Work task —
Please print the records below exactly as they are.

(Records drawn from a dataset)
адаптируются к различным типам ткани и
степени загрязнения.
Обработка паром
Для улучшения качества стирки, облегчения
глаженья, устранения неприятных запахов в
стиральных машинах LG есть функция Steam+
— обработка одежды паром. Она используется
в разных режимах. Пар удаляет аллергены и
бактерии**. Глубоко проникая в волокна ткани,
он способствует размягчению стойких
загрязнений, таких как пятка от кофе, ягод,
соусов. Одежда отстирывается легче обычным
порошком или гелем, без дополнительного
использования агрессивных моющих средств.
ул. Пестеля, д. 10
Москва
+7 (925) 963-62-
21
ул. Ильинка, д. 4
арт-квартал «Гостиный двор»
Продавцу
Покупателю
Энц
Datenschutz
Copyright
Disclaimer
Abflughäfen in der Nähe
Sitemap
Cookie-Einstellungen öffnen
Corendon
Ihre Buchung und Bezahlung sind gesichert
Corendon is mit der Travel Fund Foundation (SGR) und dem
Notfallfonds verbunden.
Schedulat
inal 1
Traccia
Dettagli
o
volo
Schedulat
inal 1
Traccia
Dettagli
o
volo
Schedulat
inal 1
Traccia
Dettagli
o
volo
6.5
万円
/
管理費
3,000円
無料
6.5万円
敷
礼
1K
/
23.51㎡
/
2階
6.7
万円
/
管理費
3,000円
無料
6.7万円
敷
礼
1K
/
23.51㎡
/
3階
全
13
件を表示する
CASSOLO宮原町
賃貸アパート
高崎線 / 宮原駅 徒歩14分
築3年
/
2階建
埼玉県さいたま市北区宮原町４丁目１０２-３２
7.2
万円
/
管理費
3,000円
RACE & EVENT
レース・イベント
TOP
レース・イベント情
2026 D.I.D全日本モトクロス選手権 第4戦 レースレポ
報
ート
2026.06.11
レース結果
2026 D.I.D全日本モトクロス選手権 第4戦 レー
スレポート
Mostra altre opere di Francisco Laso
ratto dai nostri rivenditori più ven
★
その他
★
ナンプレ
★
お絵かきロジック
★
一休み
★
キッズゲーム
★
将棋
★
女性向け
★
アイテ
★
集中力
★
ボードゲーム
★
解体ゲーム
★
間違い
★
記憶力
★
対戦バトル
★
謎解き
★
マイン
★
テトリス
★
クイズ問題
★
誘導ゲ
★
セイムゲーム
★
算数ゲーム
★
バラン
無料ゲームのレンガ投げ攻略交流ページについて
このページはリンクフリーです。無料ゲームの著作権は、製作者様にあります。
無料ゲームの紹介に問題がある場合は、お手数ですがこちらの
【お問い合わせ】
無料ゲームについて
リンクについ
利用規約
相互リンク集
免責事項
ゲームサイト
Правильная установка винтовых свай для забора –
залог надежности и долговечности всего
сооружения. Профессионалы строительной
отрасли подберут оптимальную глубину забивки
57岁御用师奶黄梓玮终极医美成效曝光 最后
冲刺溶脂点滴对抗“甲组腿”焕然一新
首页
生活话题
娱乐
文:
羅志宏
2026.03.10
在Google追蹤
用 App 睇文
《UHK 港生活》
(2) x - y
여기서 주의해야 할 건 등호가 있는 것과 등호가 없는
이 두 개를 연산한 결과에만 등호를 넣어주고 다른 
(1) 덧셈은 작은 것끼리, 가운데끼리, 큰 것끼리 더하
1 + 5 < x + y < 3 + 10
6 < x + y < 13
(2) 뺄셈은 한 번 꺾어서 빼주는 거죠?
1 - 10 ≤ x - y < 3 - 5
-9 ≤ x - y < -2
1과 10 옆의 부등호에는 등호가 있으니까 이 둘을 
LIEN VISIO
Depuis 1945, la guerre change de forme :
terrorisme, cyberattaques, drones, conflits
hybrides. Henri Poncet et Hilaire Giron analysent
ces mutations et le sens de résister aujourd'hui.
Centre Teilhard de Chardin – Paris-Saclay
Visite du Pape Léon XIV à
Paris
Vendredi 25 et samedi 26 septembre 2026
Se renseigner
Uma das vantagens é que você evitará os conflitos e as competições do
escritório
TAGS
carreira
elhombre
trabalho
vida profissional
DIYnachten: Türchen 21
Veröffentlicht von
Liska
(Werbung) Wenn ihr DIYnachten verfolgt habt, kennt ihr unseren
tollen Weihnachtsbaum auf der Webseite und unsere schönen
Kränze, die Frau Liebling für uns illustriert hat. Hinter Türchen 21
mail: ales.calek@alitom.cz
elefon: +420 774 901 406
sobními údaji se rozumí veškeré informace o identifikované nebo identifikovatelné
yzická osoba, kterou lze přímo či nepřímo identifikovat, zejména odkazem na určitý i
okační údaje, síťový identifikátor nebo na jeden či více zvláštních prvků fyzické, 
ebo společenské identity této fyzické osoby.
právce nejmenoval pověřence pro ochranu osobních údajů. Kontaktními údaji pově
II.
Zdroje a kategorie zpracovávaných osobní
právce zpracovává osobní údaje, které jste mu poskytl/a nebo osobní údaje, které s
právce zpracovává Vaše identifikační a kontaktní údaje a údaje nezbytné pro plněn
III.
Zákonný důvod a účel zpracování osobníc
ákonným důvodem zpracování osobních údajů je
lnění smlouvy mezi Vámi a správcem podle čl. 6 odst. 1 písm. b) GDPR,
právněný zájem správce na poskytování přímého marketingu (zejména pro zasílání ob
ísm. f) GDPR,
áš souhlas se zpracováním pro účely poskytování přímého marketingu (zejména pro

Response to this exercise —
адаптируются к различным типам ткани и
степени загрязнения.
Обработка паром
Для улучшения качества стирки, облегчения
глаженья, устранения неприятных запахов в
стиральных машинах LG есть функция Steam+
— обработка одежды паром. Она используется
в разных режимах. Пар удаляет аллергены и
бактерии**. Глубоко проникая в волокна ткани,
он способствует размягчению стойких
загрязнений, таких как пятка от кофе, ягод,
соусов. Одежда отстирывается легче обычным
порошком или гелем, без дополнительного
использования агрессивных моющих средств.
ул. Пестеля, д. 10
Москва
+7 (925) 963-62-
21
ул. Ильинка, д. 4
арт-квартал «Гостиный двор»
Продавцу
Покупателю
Энц
Datenschutz
Copyright
Disclaimer
Abflughäfen in der Nähe
Sitemap
Cookie-Einstellungen öffnen
Corendon
Ihre Buchung und Bezahlung sind gesichert
Corendon is mit der Travel Fund Foundation (SGR) und dem
Notfallfonds verbunden.
Schedulat
inal 1
Traccia
Dettagli
o
volo
Schedulat
inal 1
Traccia
Dettagli
o
volo
Schedulat
inal 1
Traccia
Dettagli
o
volo
6.5
万円
/
管理費
3,000円
無料
6.5万円
敷
礼
1K
/
23.51㎡
/
2階
6.7
万円
/
管理費
3,000円
無料
6.7万円
敷
礼
1K
/
23.51㎡
/
3階
全
13
件を表示する
CASSOLO宮原町
賃貸アパート
高崎線 / 宮原駅 徒歩14分
築3年
/
2階建
埼玉県さいたま市北区宮原町４丁目１０２-３２
7.2
万円
/
管理費
3,000円
RACE & EVENT
レース・イベント
TOP
レース・イベント情
2026 D.I.D全日本モトクロス選手権 第4戦 レースレポ
報
ート
2026.06.11
レース結果
2026 D.I.D全日本モトクロス選手権 第4戦 レー
スレポート
Mostra altre opere di Francisco Laso
ratto dai nostri rivenditori più ven
★
その他
★
ナンプレ
★
お絵かきロジック
★
一休み
★
キッズゲーム
★
将棋
★
女性向け
★
アイテ
★
集中力
★
ボードゲーム
★
解体ゲーム
★
間違い
★
記憶力
★
対戦バトル
★
謎解き
★
マイン
★
テトリス
★
クイズ問題
★
誘導ゲ
★
セイムゲーム
★
算数ゲーム
★
バラン
無料ゲームのレンガ投げ攻略交流ページについて
このページはリンクフリーです。無料ゲームの著作権は、製作者様にあります。
無料ゲームの紹介に問題がある場合は、お手数ですがこちらの
【お問い合わせ】
無料ゲームについて
リンクについ
利用規約
相互リンク集
免責事項
ゲームサイト
Правильная установка винтовых свай для забора –
залог надежности и долговечности всего
сооружения. Профессионалы строительной
отрасли подберут оптимальную глубину забивки
57岁御用师奶黄梓玮终极医美成效曝光 最后
冲刺溶脂点滴对抗“甲组腿”焕然一新
首页
生活话题
娱乐
文:
羅志宏
2026.03.10
在Google追蹤
用 App 睇文
《UHK 港生活》
(2) x - y
여기서 주의해야 할 건 등호가 있는 것과 등호가 없는
이 두 개를 연산한 결과에만 등호를 넣어주고 다른 
(1) 덧셈은 작은 것끼리, 가운데끼리, 큰 것끼리 더하
1 + 5 < x + y < 3 + 10
6 < x + y < 13
(2) 뺄셈은 한 번 꺾어서 빼주는 거죠?
1 - 10 ≤ x - y < 3 - 5
-9 ≤ x - y < -2
1과 10 옆의 부등호에는 등호가 있으니까 이 둘을 
LIEN VISIO
Depuis 1945, la guerre change de forme :
terrorisme, cyberattaques, drones, conflits
hybrides. Henri Poncet et Hilaire Giron analysent
ces mutations et le sens de résister aujourd'hui.
Centre Teilhard de Chardin – Paris-Saclay
Visite du Pape Léon XIV à
Paris
Vendredi 25 et samedi 26 septembre 2026
Se renseigner
Uma das vantagens é que você evitará os conflitos e as competições do
escritório
TAGS
carreira
elhombre
trabalho
vida profissional
DIYnachten: Türchen 21
Veröffentlicht von
Liska
(Werbung) Wenn ihr DIYnachten verfolgt habt, kennt ihr unseren
tollen Weihnachtsbaum auf der Webseite und unsere schönen
Kränze, die Frau Liebling für uns illustriert hat. Hinter Türchen 21
mail: ales.calek@alitom.cz
elefon: +420 774 901 406
sobními údaji se rozumí veškeré informace o identifikované nebo identifikovatelné
yzická osoba, kterou lze přímo či nepřímo identifikovat, zejména odkazem na určitý i
okační údaje, síťový identifikátor nebo na jeden či více zvláštních prvků fyzické, 
ebo společenské identity této fyzické osoby.
právce nejmenoval pověřence pro ochranu osobních údajů. Kontaktními údaji pově
II.
Zdroje a kategorie zpracovávaných osobní
právce zpracovává osobní údaje, které jste mu poskytl/a nebo osobní údaje, které s
právce zpracovává Vaše identifikační a kontaktní údaje a údaje nezbytné pro plněn
III.
Zákonný důvod a účel zpracování osobníc
ákonným důvodem zpracování osobních údajů je
lnění smlouvy mezi Vámi a správcem podle čl. 6 odst. 1 písm. b) GDPR,
právněný zájem správce na poskytování přímého marketingu (zejména pro zasílání ob
ísm. f) GDPR,
áš souhlas se zpracováním pro účely poskytování přímého marketingu (zejména pro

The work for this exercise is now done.